◆ Data in this exercise ◆
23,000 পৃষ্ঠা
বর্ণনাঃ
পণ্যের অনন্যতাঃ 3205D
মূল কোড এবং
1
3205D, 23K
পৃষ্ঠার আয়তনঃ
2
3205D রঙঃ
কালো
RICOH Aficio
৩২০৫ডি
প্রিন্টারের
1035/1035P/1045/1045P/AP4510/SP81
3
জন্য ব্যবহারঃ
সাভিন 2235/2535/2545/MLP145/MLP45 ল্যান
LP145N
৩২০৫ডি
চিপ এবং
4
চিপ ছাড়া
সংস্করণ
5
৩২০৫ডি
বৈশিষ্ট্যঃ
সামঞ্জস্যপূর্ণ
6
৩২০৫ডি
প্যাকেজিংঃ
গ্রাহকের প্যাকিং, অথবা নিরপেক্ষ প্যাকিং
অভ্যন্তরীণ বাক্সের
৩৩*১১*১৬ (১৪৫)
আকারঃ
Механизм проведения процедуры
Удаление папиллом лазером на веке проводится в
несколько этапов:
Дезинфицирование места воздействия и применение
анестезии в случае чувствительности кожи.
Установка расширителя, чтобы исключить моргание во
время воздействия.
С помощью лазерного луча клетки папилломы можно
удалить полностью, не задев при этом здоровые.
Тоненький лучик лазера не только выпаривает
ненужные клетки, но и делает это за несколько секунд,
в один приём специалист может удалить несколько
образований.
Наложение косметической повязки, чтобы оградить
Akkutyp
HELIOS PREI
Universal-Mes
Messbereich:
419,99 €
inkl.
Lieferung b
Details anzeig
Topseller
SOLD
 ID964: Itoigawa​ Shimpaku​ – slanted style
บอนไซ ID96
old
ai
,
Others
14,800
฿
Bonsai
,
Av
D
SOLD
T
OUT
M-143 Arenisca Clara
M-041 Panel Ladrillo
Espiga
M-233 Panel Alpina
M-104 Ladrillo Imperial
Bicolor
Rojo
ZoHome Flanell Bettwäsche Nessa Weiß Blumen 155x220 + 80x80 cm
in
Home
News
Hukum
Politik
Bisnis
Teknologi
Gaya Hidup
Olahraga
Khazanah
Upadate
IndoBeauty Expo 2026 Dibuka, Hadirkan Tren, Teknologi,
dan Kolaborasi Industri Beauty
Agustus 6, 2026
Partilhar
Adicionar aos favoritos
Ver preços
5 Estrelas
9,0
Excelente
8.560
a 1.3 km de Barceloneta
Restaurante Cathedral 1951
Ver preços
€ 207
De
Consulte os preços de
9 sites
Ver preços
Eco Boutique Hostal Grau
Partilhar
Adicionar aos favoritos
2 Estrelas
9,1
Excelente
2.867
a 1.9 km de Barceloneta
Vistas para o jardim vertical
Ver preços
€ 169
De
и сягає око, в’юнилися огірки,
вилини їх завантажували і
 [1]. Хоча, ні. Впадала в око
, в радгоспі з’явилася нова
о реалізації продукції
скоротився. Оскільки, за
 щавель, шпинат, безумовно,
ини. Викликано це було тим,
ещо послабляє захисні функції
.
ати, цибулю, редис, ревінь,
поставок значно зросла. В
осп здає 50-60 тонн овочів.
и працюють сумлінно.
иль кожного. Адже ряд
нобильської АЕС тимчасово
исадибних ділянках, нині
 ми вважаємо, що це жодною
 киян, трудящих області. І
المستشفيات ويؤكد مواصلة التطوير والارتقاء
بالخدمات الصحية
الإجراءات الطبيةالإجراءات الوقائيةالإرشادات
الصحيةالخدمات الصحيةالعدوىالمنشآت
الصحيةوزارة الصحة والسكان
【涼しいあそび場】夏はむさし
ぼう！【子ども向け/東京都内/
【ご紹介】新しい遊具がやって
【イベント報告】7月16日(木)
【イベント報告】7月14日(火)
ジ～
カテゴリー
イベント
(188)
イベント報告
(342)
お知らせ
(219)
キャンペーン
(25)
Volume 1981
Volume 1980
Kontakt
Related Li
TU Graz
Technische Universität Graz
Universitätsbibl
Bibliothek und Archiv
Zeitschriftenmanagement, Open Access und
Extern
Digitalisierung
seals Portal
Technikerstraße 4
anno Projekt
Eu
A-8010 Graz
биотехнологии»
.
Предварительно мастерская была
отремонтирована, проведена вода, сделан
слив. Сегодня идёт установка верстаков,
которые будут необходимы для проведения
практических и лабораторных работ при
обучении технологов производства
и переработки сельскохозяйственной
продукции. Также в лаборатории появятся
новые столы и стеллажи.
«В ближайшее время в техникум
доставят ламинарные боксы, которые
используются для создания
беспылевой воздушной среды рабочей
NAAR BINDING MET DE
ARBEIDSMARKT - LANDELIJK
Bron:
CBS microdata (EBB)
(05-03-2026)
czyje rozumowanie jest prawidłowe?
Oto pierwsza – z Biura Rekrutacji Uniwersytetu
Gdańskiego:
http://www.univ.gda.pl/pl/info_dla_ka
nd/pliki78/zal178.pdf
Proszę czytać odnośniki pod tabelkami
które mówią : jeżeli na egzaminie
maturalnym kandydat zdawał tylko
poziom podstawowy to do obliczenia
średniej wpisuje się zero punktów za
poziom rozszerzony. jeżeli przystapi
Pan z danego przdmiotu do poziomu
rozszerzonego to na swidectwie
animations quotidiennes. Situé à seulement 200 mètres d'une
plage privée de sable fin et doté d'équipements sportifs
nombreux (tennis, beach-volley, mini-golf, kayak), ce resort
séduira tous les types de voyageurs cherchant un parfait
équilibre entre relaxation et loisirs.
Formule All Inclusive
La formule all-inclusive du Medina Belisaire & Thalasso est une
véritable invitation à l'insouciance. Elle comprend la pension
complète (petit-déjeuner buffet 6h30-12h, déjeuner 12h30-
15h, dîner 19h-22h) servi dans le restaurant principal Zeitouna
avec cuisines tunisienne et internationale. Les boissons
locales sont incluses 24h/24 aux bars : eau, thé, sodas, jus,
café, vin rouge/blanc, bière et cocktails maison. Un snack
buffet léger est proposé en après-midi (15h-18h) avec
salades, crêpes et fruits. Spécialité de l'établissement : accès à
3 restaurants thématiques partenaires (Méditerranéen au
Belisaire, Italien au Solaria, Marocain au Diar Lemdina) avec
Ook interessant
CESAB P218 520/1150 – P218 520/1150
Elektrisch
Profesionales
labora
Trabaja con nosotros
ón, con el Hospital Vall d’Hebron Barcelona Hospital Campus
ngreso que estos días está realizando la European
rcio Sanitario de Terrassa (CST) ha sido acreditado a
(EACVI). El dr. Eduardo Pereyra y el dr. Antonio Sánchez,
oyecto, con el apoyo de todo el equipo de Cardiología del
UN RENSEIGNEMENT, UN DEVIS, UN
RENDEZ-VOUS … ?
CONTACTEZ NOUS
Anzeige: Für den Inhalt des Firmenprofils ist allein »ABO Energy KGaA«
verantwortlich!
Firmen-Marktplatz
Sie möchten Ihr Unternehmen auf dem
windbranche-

◆ What you are asked to do ◆
Tally the lines in the records above that contain the string "чтобы" and report only the tally.

◆ Solution for this task ◆
2